Still, "it can happen," said Enrico Carpani of the International Cycling Union.
And if it does, there are all kinds of ways to deal with it.
In Raisman's case in gymnastics, the rules call for dropping the lowest apparatus score of each tied all-around competitor, and re-tallying their remaining three scores.
But because Raisman's lowest score was higher than Russian Aliya Mustafina's lowest, Mustafina wound up standing on the podium with a higher remaining score, while Raisman stood out in the cold.
"I'm more sad than angry," Raisman said.
Wait till she finds out that if she had been a diver who tied, she would have been awarded a duplicate medal. Two bronzes would have been awarded, in other words, according to international rules.
Same in swimming, where American Nathan Adrian almost ended in a dead heat with Australia's James Magnussen in the 100-meter freestyle, with Adrian winning by a mere 0.01 seconds. Had they been tied, they would have each received a gold medal, according to an official with FINA, the international swimming federation.
Some sports, such as archery and equestrian, have extra rounds to break ties; there are shoot-offs in archery, jump-offs in equestrian.

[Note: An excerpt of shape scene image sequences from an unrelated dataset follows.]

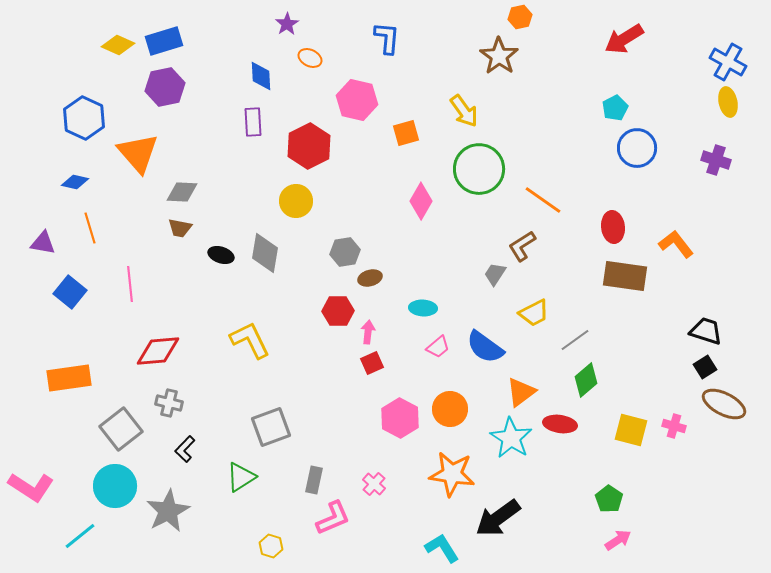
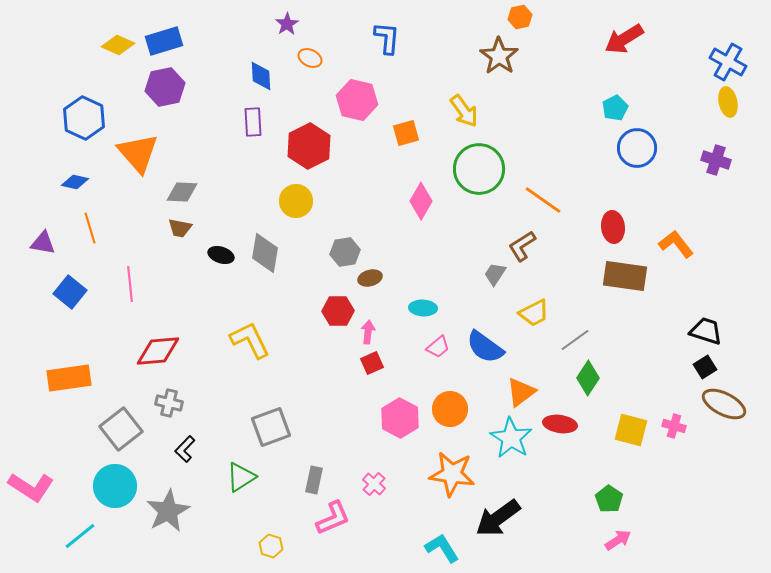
green diamond at (586, 380): moved 2 px right, 2 px up; rotated 16 degrees counterclockwise
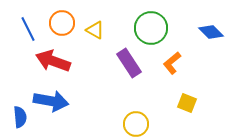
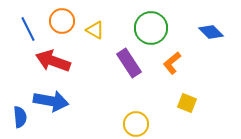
orange circle: moved 2 px up
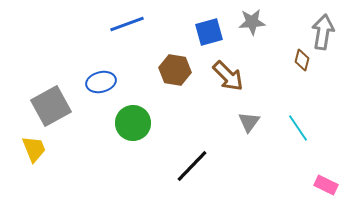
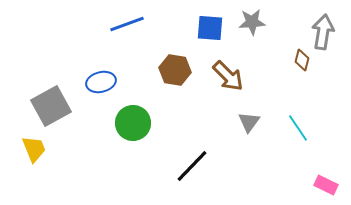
blue square: moved 1 px right, 4 px up; rotated 20 degrees clockwise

In individual track cycling events, Carpani said, "we don't give out two medals, but repeat the race."
Even in track and field, there's a sensible solution at least internationally.
USA Track & Field notoriously did not have a procedure in place to break a dead heat between sprinter Alyson Felix and Jeneba Tarmoh in the 100 meters, with a spot in London on the line at its Olympic trials in June.
But if runners finish at precisely the same micro-second at the Olympics with a medal at stake, international rules state that "the tie shall remain."
If only that had worked for Aly Raisman.